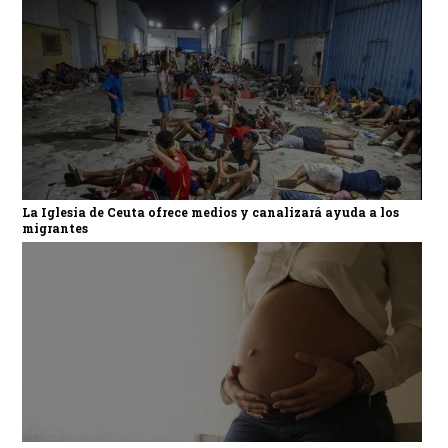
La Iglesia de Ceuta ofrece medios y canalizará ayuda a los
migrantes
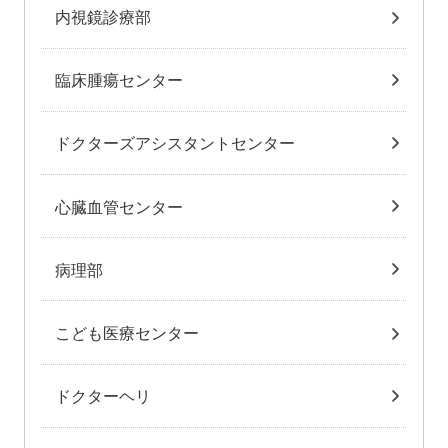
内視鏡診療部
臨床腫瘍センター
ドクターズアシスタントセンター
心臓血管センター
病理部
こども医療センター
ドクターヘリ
··········
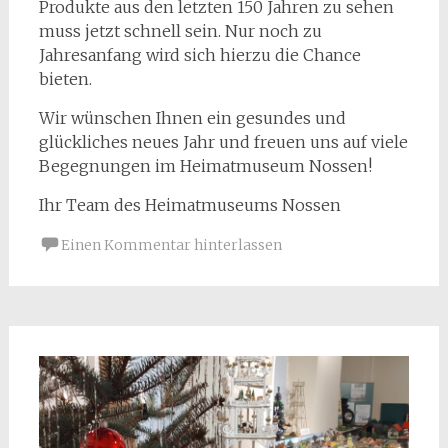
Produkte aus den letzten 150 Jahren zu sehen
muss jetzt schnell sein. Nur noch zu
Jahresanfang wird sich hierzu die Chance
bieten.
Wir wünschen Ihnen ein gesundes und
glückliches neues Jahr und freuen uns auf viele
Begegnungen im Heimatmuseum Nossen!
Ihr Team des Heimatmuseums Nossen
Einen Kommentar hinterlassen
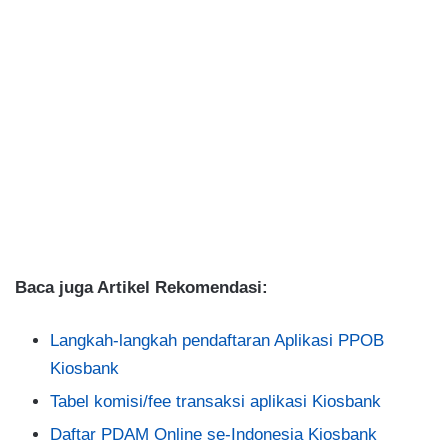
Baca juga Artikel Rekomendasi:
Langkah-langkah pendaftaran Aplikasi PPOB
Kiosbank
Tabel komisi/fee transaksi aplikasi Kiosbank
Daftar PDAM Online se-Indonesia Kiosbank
··········
#### What the exercise asks:
Lines with "Nossen": return each one from the data above.

#### Answer section:
Begegnungen im Heimatmuseum Nossen!
Ihr Team des Heimatmuseums Nossen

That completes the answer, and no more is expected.